▸ **Study material**:
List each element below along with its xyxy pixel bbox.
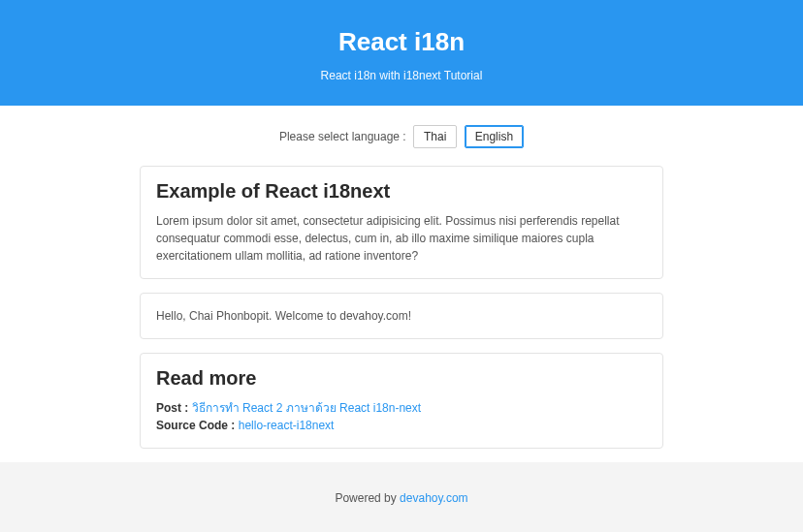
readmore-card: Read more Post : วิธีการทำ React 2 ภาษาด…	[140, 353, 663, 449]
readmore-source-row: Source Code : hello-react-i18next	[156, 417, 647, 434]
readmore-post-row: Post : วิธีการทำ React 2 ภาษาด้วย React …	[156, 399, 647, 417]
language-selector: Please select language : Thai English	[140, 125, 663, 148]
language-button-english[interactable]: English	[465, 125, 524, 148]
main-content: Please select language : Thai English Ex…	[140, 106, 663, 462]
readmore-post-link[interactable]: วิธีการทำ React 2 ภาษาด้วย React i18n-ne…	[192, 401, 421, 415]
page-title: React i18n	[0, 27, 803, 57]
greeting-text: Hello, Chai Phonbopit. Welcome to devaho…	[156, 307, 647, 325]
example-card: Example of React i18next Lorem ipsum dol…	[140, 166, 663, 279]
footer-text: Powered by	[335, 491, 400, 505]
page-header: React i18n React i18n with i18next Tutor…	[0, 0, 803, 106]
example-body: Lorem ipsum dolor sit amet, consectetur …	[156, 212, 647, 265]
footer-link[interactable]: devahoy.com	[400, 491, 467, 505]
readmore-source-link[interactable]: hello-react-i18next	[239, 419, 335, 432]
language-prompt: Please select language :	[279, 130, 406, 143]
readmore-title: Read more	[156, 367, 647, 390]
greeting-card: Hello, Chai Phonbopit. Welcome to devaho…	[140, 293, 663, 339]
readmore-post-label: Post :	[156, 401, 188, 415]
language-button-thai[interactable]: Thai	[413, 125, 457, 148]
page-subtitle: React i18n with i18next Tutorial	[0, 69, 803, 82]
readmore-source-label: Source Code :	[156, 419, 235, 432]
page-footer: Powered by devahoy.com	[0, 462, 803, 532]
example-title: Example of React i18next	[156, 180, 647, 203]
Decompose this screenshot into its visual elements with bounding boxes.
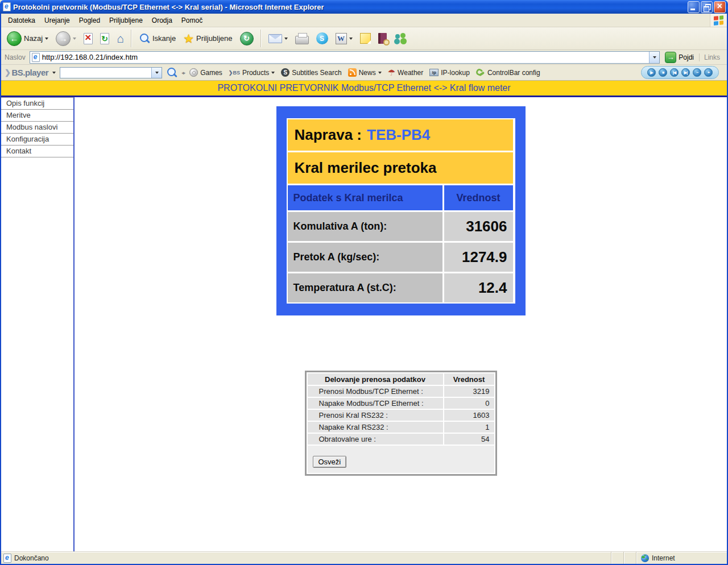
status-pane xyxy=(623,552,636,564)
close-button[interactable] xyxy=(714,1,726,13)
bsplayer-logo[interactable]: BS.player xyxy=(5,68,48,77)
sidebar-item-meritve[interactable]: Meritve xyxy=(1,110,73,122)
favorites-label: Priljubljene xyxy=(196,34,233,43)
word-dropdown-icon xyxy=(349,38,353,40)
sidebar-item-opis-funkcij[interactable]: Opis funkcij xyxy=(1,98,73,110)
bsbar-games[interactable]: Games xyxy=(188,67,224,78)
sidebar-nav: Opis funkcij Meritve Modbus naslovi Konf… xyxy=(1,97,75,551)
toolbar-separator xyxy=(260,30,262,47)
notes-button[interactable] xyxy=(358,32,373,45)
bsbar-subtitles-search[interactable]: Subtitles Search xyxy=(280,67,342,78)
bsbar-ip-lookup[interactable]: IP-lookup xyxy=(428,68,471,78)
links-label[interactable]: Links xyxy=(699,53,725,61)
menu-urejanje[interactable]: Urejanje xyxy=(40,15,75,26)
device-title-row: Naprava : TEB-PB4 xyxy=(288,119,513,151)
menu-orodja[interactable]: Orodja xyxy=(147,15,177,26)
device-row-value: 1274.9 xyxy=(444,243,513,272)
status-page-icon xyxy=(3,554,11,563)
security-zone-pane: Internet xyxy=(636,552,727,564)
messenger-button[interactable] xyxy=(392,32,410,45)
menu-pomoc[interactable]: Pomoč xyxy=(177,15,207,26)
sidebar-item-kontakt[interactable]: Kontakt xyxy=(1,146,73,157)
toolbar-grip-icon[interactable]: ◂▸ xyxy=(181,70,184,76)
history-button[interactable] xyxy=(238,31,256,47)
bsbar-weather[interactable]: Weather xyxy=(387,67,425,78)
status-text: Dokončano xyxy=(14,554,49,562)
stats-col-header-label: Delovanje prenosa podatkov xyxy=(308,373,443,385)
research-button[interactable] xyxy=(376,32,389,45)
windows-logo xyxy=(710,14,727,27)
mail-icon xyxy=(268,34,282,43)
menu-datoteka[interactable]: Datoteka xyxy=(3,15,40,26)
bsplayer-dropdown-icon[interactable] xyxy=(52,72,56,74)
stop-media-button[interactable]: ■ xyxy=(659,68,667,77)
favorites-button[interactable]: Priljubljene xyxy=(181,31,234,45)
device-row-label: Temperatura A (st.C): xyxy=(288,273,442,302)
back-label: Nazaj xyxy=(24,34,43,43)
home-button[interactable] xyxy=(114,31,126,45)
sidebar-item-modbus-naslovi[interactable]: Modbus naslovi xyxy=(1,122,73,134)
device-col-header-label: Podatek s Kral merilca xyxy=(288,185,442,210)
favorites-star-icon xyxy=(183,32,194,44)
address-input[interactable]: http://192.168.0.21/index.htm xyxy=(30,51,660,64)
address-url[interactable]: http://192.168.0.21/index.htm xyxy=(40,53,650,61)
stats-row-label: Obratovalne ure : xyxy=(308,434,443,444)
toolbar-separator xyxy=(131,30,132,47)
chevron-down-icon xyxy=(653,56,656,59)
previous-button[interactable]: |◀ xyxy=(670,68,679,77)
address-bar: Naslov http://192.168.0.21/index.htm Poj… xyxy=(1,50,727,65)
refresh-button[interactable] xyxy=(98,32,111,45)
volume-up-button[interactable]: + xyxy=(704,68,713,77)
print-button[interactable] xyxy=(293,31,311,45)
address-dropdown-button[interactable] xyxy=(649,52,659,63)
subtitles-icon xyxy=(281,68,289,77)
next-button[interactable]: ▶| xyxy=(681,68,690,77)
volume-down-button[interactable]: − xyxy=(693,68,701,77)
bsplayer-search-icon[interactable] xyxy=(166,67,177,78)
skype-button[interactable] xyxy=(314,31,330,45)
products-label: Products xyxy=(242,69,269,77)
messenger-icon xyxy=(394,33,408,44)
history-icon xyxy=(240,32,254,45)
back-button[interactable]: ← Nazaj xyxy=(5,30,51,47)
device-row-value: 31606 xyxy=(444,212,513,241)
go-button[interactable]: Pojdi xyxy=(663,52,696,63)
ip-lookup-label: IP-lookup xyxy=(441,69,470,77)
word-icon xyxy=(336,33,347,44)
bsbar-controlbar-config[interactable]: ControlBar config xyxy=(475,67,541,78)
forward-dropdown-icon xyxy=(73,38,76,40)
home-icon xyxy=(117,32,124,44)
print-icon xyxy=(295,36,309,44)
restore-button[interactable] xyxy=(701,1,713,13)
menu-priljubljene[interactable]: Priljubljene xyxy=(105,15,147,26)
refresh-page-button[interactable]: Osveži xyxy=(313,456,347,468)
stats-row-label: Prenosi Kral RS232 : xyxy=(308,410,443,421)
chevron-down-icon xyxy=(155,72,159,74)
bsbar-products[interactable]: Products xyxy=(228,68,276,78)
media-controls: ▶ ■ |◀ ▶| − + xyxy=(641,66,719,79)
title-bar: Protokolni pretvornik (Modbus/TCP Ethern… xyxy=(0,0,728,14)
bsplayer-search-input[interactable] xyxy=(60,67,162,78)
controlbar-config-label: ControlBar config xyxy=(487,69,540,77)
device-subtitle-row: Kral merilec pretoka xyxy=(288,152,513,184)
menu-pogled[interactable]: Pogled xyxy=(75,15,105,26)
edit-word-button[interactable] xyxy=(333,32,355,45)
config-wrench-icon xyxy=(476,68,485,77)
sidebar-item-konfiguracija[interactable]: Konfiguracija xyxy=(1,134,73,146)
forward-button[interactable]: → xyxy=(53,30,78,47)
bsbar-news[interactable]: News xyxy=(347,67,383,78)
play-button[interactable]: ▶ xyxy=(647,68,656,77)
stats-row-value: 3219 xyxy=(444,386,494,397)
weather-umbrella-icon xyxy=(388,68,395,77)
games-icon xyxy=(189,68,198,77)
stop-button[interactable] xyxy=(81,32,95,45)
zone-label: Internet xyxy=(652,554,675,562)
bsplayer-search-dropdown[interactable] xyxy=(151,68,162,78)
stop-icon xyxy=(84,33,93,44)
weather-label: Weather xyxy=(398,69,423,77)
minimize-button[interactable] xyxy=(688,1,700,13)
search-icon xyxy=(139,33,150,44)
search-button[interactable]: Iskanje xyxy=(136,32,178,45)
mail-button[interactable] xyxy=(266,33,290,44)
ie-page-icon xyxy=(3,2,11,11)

▸ **About this task**:
Pick out each line above that includes "chevron" and show it.

▸ **Answer for the task**:
chevron-down-icon xyxy=(653,56,656,59)
chevron-down-icon xyxy=(155,72,159,74)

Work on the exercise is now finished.